* [Collected data]:

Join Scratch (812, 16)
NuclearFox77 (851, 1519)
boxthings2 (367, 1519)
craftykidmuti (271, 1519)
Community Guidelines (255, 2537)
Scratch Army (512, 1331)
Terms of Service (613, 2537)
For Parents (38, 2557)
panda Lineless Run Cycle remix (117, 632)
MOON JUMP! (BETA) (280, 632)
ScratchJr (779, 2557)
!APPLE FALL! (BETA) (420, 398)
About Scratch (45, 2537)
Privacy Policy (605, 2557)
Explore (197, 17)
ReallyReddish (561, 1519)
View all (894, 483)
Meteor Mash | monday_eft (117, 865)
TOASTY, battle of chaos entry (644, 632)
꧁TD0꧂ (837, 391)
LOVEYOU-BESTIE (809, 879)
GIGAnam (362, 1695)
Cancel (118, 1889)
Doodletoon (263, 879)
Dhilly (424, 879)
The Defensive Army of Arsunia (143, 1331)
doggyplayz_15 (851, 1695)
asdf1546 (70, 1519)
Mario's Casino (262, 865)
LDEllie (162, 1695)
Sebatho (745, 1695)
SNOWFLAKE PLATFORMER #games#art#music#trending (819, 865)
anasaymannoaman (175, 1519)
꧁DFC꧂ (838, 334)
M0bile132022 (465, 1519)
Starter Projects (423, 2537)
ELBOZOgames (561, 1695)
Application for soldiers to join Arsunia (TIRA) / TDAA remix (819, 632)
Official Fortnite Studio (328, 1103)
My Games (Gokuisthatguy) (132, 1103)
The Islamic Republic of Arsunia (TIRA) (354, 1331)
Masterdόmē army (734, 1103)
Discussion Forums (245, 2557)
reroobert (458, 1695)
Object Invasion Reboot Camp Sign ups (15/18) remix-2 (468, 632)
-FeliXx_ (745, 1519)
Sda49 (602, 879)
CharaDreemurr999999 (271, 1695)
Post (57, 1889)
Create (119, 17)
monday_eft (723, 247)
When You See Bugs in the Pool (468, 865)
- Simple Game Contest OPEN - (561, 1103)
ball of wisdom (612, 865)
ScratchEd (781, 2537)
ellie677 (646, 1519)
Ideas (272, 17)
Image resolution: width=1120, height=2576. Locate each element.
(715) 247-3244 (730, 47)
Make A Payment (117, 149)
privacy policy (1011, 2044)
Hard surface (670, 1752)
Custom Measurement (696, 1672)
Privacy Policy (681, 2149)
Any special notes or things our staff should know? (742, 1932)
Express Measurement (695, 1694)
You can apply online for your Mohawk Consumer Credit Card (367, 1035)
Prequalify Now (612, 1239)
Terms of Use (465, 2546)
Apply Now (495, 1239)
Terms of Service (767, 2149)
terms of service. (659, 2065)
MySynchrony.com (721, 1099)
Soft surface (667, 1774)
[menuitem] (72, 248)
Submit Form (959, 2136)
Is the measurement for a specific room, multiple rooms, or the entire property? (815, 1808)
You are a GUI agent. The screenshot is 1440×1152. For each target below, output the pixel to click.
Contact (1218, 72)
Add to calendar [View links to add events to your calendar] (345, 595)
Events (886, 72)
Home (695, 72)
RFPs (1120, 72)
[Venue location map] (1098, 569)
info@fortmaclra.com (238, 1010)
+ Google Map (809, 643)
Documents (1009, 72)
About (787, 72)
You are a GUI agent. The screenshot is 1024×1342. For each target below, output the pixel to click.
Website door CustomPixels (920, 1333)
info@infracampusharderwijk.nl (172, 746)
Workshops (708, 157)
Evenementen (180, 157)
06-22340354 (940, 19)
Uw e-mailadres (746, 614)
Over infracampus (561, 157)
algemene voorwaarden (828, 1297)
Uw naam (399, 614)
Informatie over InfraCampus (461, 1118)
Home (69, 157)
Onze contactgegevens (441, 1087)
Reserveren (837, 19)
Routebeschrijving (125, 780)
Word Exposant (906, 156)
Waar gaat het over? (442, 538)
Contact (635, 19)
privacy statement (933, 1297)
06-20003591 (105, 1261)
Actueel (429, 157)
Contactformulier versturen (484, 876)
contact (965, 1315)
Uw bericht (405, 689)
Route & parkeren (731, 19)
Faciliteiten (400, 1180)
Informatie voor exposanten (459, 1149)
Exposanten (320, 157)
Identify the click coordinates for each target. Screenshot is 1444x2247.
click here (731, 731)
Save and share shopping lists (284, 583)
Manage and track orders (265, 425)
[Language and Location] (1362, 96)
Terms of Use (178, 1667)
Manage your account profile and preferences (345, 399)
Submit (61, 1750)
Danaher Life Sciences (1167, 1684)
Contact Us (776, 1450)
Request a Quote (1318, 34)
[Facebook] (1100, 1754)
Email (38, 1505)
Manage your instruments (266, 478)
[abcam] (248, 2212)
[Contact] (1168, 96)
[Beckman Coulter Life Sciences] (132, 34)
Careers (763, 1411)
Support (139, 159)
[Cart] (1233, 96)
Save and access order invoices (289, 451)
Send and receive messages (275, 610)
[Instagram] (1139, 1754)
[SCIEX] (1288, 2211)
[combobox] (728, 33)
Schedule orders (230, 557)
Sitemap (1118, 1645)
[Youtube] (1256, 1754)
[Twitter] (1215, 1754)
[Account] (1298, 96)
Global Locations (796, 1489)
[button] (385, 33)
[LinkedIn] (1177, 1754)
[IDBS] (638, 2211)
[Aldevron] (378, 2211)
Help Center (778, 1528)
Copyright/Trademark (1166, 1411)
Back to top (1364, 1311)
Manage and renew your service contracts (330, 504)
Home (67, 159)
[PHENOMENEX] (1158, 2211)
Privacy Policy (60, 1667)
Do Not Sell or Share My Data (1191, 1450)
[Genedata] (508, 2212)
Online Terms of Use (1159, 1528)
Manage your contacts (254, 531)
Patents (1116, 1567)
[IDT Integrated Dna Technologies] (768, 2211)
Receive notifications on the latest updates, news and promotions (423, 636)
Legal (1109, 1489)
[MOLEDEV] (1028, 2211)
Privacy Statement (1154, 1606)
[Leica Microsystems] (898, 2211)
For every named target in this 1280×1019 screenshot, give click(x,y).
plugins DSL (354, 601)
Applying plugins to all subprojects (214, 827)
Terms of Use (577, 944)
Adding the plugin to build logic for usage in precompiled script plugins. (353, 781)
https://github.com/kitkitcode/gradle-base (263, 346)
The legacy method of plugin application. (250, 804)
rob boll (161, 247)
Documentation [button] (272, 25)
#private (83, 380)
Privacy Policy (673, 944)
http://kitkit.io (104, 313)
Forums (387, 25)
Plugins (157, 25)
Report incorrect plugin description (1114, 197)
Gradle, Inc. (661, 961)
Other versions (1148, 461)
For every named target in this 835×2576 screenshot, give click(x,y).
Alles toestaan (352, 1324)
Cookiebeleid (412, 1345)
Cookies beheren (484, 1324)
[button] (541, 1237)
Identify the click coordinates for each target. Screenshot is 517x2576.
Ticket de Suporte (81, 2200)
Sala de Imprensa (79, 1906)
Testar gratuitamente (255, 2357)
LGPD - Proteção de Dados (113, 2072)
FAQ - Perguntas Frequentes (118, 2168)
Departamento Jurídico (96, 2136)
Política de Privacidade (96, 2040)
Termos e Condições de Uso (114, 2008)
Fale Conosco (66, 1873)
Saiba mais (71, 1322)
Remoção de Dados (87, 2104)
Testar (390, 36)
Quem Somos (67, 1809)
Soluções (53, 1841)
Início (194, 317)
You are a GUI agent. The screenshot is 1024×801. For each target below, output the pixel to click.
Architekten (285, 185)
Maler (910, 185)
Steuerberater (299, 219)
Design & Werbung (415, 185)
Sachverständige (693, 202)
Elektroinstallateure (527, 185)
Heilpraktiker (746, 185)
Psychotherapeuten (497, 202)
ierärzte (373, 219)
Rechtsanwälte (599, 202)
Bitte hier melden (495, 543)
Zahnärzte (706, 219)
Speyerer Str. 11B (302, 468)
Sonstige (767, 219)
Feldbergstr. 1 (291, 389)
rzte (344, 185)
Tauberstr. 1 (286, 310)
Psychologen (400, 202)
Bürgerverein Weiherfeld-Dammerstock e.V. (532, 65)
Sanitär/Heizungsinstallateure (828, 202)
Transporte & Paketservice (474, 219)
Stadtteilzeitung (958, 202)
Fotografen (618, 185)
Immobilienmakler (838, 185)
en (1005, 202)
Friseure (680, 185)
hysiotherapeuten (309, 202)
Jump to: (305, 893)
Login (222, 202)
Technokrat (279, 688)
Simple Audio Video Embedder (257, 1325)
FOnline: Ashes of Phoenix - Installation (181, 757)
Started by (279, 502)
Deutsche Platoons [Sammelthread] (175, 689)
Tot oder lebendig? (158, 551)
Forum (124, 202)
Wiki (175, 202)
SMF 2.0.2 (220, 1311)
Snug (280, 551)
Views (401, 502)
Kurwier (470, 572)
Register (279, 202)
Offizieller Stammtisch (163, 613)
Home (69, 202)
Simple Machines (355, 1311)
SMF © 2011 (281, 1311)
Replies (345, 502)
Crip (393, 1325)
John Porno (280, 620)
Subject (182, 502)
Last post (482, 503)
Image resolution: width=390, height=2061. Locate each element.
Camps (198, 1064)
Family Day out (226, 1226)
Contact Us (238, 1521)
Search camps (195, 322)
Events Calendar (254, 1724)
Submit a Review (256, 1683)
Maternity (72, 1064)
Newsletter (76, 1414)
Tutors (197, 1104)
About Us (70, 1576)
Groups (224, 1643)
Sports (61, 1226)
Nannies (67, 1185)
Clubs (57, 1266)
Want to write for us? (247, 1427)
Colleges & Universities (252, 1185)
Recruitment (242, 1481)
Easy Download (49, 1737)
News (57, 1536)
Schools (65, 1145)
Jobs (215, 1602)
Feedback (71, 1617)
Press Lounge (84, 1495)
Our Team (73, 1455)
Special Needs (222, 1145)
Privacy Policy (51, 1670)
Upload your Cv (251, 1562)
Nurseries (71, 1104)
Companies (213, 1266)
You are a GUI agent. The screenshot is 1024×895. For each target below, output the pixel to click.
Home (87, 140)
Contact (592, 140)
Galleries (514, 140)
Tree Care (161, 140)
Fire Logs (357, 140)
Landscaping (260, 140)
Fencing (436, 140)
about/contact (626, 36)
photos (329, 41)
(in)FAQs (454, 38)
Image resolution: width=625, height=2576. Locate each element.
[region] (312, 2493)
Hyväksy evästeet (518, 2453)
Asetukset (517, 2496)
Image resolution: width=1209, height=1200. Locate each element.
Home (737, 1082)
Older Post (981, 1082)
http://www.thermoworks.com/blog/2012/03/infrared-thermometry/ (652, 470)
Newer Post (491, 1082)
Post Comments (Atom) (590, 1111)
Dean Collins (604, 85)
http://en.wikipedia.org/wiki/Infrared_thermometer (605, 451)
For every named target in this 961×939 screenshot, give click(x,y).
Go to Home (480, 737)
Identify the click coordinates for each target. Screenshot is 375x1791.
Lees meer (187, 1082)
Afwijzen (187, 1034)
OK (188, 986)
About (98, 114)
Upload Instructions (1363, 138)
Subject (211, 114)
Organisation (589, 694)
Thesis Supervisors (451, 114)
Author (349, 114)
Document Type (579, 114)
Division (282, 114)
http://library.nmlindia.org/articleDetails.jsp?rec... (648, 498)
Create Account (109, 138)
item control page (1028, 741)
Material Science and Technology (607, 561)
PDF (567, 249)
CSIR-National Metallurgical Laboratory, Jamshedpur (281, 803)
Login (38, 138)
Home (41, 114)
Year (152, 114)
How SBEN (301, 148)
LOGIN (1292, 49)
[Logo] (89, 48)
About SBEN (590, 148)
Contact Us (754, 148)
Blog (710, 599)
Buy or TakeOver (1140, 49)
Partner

* [Exercise instructions]:
Write down again, exactly as given, only the lines above that fall from the line with "(715) 247-3244 (730, 47)" to the line with "MySynchrony.com (721, 1099)", inclusive.

* [The completed task]:
(715) 247-3244 (730, 47)
Make A Payment (117, 149)
privacy policy (1011, 2044)
Hard surface (670, 1752)
Custom Measurement (696, 1672)
Privacy Policy (681, 2149)
Any special notes or things our staff should know? (742, 1932)
Express Measurement (695, 1694)
You can apply online for your Mohawk Consumer Credit Card (367, 1035)
Prequalify Now (612, 1239)
Terms of Use (465, 2546)
Apply Now (495, 1239)
Terms of Service (767, 2149)
terms of service. (659, 2065)
MySynchrony.com (721, 1099)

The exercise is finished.